Не затрагивая многовековую европейскую традицию, укажем только на возможный контекст русской философии. В 90-е годы XIX в. в интеллектуальной среде журнала «Вопросы философии и психологии» активно дискутируется проблема самосознания и его отношения к онтологической и психической реальности. Отчасти эти споры были инициированы нарастающим влиянием неокантианской школы (и таких тематически близких ей течений, как имманентизм и «второй позитивизм» ). Но были и свои росийские истоки: возникающее стремление отмежеваться от позитивизма и «материализма», найти им достойные спиритуалистические альтернативы. Особенно примечательны в этом отношении работы Вл. С. Соловьева, С.Н. Трубецкого, Л.М.  Лопатина. В частности спор Соловьева и Лопатина затронул проблему, близкую мелопее Иванова: может ли акт самосознания нести в себе само бытие и тем самым выводит наше Я из субъективной замкнутости.  Естественно, Декарт становится одним из фокусов данной полемики, но показательно и то, что бл. Августин, давший эпиграф к мелопее и неявно присутствующий во многих мотивах «Человека», собственно и был родоначальником темы cogito в европейской философии. 

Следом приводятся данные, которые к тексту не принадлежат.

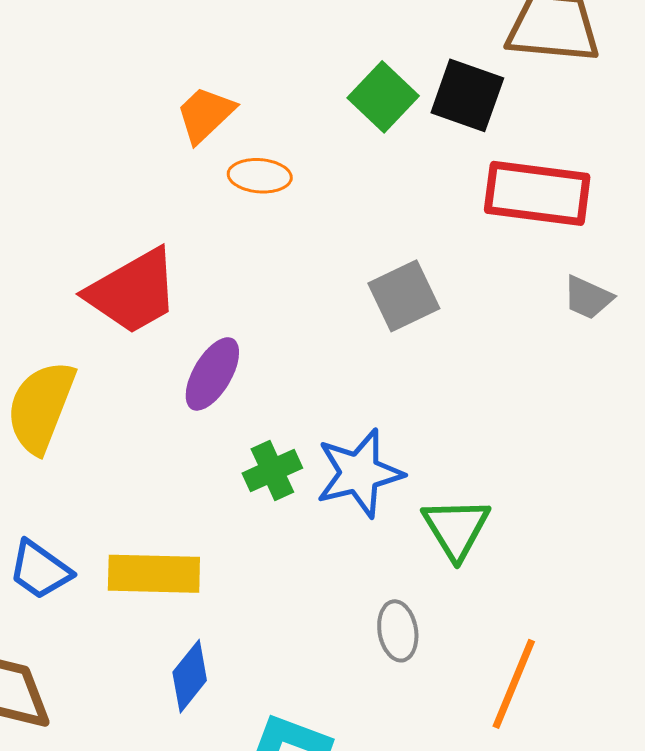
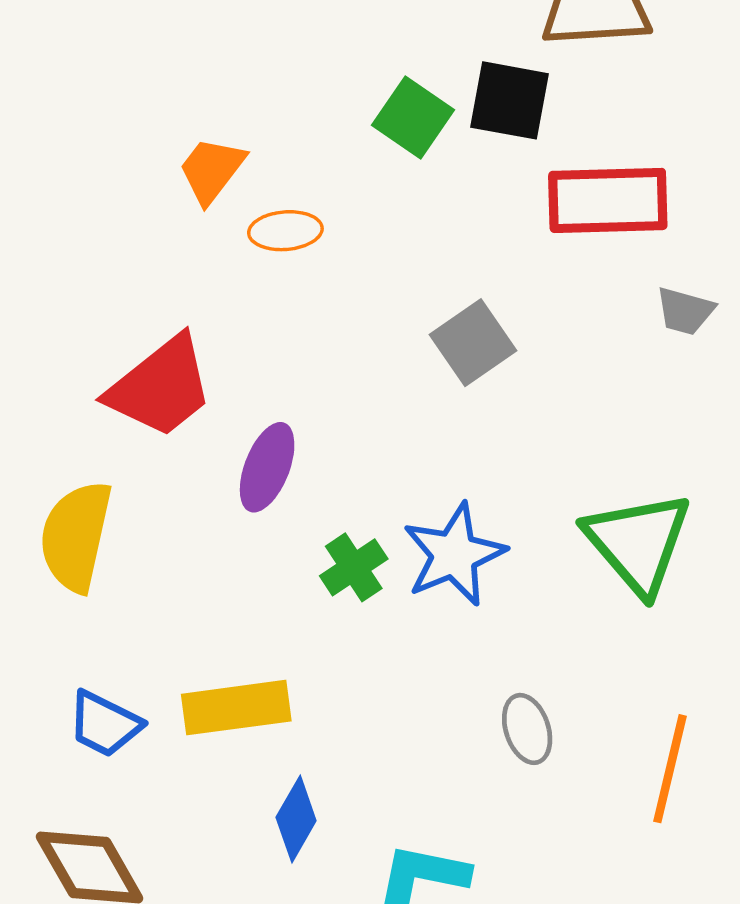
green triangle: (456, 528) -> (638, 543), moved, size x1.4

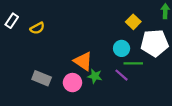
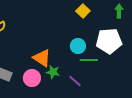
yellow square: (133, 22) -> (83, 11), moved
purple line: (122, 75) -> (75, 81), moved

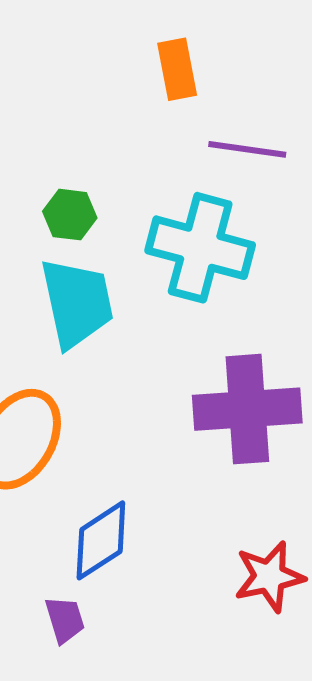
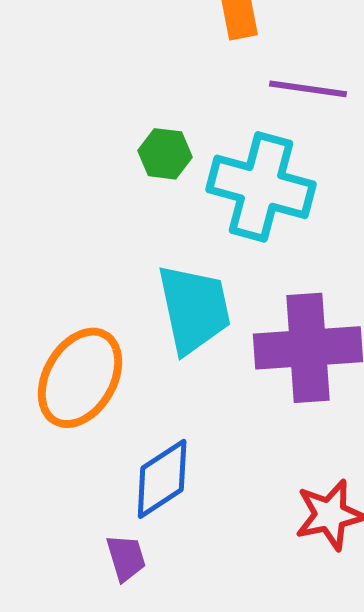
green hexagon: (70, 215) -> (165, 154), moved
cyan trapezoid: (77, 303) -> (194, 309), moved

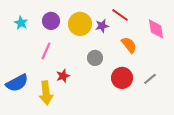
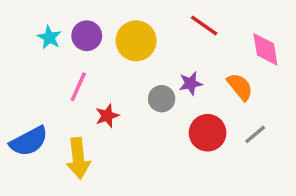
cyan star: (21, 23) -> (49, 37), moved
purple star: (102, 26) -> (191, 83), moved
orange semicircle: (129, 45) -> (240, 87), moved
red star: (63, 76) -> (107, 116), moved

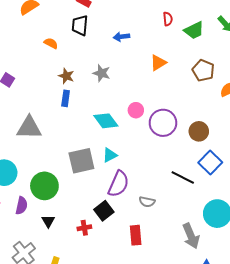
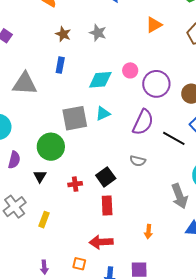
blue rectangle: (66, 98) -> (60, 65), moved
cyan diamond: (106, 121) -> (100, 80), turned -60
purple semicircle: (118, 184) -> (143, 122), moved
green circle: (44, 186) -> (51, 147), moved
black square: (104, 211) -> (106, 177), moved
red rectangle: (136, 235) -> (107, 206), moved

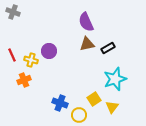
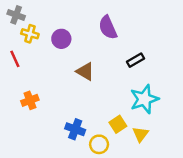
brown triangle: (87, 44) -> (85, 71), moved, turned 42
purple circle: (49, 51) -> (61, 39), moved
red line: (12, 55) -> (15, 59), moved
yellow cross: (31, 60) -> (30, 34), moved

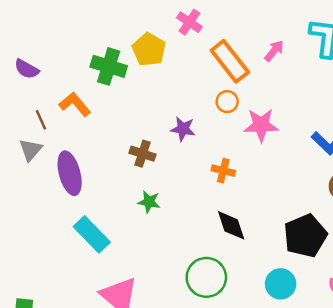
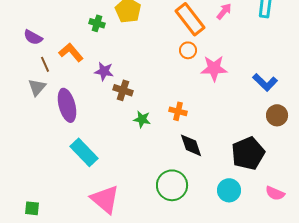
green cross: (109, 66) -> (97, 23), size x0.6
purple semicircle: (27, 69) -> (33, 37), moved
purple star: (183, 129) -> (104, 71), moved
orange cross: (223, 171) -> (178, 111), moved
green star: (149, 202) -> (142, 119), moved

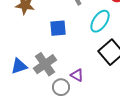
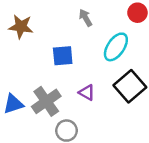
purple triangle: (77, 75) -> (87, 93), moved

Обратимся к «эгологическому» содержанию спора Соловьева и Лопатина. Статья, открывающая соловьевский цикл «Теоретической философии» – «Первое начало теоретической философии» – посвящена интересующей нас теме  и с особой пристальностью рассматривает сознание. Основной вывод автора, многократно и многообразно сформулированный в статье, таков: «Безусловная самодостоверность наличного сознания есть коренная истина философии». Или: «…знание факта, непосредственно и нераздельно связанное с самим фактом, с ним и при нем неотлучно находящееся и потому справедливо называемое со-знанием, con-scientia, Bewusstseyn (т.е. Bei-wusstseyn), должно быть признано безусловно достоверным, ибо здесь знание непосредственно совпадает со своим предметом, мысль есть простое повторение факта, суждение есть выражение чистого тождества: А=А». Соловьев отвлекается от онтологической интерпретации факта и рассматривает только способ его данности, а именно его фиксированное присутствие в поле сознания. Рассуждения Соловьева, как легко заметить, близки декартовскому cogito, особенно если сделать следующий шаг и признать, что из сознания следует реальность сознающего субъекта. Но этого-то шага философ и не делает. Более того: вторая половина статьи (особенно главы XI – XIV)  и глава VI третьей статьи цикла содержат интенсивную атаку против Декарта и его принципа cogito. Соловьев, разумеется, не одинок в своем недовольстве аргументами Декарта. Достаточно упомянуть, что среди его союзников – Гоббс, Лейбниц, Вико, Кант, Гегель, Керкегор. Но в контексте «Теоретической философии» логичнее было бы встретить солидарность с Декартом, отстаивавшим дорогие Соловьеву философские ценности. Ведь соловьевский «истинный философский субъект» (он же – «дух») и был обнаружен Декартом уже в акте cogito, что позволило ему «оправдать» истину, убедиться в причастности мышления к абсолюту, в непроницаемости «Я» для внешних вторжений (воздействий «злого демона») и непосредственно перейти от cogito к доказательству бытия Бога.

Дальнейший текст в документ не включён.